== Your objective ==
The required output is the full listing below, reproduced word for word.

== Given records ==
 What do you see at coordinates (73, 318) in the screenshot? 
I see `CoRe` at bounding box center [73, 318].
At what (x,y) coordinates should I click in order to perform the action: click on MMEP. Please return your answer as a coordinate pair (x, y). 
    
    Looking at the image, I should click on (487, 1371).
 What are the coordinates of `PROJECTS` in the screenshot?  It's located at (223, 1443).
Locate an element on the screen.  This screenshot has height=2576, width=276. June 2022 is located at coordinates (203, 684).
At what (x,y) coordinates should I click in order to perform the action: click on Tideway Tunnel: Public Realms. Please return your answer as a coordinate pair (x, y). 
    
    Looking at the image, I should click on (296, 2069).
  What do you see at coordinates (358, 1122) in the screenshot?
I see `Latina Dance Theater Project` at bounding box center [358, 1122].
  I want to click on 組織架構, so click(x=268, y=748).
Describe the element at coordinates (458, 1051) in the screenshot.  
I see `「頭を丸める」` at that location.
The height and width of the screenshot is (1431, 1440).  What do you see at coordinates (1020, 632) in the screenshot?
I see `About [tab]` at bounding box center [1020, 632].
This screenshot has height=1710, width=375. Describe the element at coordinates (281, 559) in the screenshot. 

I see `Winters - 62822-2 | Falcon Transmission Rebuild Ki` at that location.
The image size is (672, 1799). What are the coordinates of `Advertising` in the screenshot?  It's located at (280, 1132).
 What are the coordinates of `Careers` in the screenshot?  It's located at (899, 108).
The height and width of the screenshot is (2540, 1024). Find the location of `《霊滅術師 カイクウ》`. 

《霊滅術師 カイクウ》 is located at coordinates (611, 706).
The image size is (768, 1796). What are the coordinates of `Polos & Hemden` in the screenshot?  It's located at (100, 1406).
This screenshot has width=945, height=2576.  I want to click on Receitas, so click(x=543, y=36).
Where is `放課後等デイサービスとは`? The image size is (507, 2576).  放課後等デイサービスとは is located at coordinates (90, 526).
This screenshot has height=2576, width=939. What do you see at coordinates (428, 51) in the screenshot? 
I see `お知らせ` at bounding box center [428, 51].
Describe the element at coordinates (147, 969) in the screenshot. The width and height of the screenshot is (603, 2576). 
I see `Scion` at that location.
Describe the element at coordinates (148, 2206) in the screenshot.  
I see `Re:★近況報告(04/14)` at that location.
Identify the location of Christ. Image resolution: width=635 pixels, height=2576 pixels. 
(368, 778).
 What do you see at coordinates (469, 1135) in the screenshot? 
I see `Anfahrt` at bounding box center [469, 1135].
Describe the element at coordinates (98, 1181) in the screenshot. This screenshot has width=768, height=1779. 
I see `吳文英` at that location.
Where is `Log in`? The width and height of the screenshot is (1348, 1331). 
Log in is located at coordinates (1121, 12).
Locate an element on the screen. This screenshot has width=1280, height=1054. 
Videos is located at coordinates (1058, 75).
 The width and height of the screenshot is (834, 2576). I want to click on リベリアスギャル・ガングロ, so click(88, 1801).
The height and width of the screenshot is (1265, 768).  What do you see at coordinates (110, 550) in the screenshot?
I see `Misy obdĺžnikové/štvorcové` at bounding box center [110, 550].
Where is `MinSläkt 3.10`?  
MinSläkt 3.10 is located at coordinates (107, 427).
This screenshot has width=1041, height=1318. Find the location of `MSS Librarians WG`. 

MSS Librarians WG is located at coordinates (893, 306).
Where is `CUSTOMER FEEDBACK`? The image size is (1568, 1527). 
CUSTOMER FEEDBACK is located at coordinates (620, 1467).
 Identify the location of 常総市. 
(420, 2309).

== Response box ==
 What do you see at coordinates (73, 318) in the screenshot? 
I see `CoRe` at bounding box center [73, 318].
At what (x,y) coordinates should I click in order to perform the action: click on MMEP. Please return your answer as a coordinate pair (x, y). 
    
    Looking at the image, I should click on (487, 1371).
 What are the coordinates of `PROJECTS` in the screenshot?  It's located at (223, 1443).
Locate an element on the screen.  This screenshot has height=2576, width=276. June 2022 is located at coordinates (203, 684).
At what (x,y) coordinates should I click in order to perform the action: click on Tideway Tunnel: Public Realms. Please return your answer as a coordinate pair (x, y). 
    
    Looking at the image, I should click on (296, 2069).
  What do you see at coordinates (358, 1122) in the screenshot?
I see `Latina Dance Theater Project` at bounding box center [358, 1122].
  I want to click on 組織架構, so click(x=268, y=748).
Describe the element at coordinates (458, 1051) in the screenshot.  
I see `「頭を丸める」` at that location.
The height and width of the screenshot is (1431, 1440).  What do you see at coordinates (1020, 632) in the screenshot?
I see `About [tab]` at bounding box center [1020, 632].
This screenshot has height=1710, width=375. Describe the element at coordinates (281, 559) in the screenshot. 

I see `Winters - 62822-2 | Falcon Transmission Rebuild Ki` at that location.
The image size is (672, 1799). What are the coordinates of `Advertising` in the screenshot?  It's located at (280, 1132).
 What are the coordinates of `Careers` in the screenshot?  It's located at (899, 108).
The height and width of the screenshot is (2540, 1024). Find the location of `《霊滅術師 カイクウ》`. 

《霊滅術師 カイクウ》 is located at coordinates (611, 706).
The image size is (768, 1796). What are the coordinates of `Polos & Hemden` in the screenshot?  It's located at (100, 1406).
This screenshot has width=945, height=2576.  I want to click on Receitas, so click(x=543, y=36).
Where is `放課後等デイサービスとは`? The image size is (507, 2576).  放課後等デイサービスとは is located at coordinates (90, 526).
This screenshot has height=2576, width=939. What do you see at coordinates (428, 51) in the screenshot? 
I see `お知らせ` at bounding box center [428, 51].
Describe the element at coordinates (147, 969) in the screenshot. The width and height of the screenshot is (603, 2576). 
I see `Scion` at that location.
Describe the element at coordinates (148, 2206) in the screenshot.  
I see `Re:★近況報告(04/14)` at that location.
Identify the location of Christ. Image resolution: width=635 pixels, height=2576 pixels. 
(368, 778).
 What do you see at coordinates (469, 1135) in the screenshot? 
I see `Anfahrt` at bounding box center [469, 1135].
Describe the element at coordinates (98, 1181) in the screenshot. This screenshot has width=768, height=1779. 
I see `吳文英` at that location.
Where is `Log in`? The width and height of the screenshot is (1348, 1331). 
Log in is located at coordinates (1121, 12).
Locate an element on the screen. This screenshot has width=1280, height=1054. 
Videos is located at coordinates (1058, 75).
 The width and height of the screenshot is (834, 2576). I want to click on リベリアスギャル・ガングロ, so click(88, 1801).
The height and width of the screenshot is (1265, 768).  What do you see at coordinates (110, 550) in the screenshot?
I see `Misy obdĺžnikové/štvorcové` at bounding box center [110, 550].
Where is `MinSläkt 3.10`?  
MinSläkt 3.10 is located at coordinates (107, 427).
This screenshot has width=1041, height=1318. Find the location of `MSS Librarians WG`. 

MSS Librarians WG is located at coordinates (893, 306).
Where is `CUSTOMER FEEDBACK`? The image size is (1568, 1527). 
CUSTOMER FEEDBACK is located at coordinates (620, 1467).
 Identify the location of 常総市. 
(420, 2309).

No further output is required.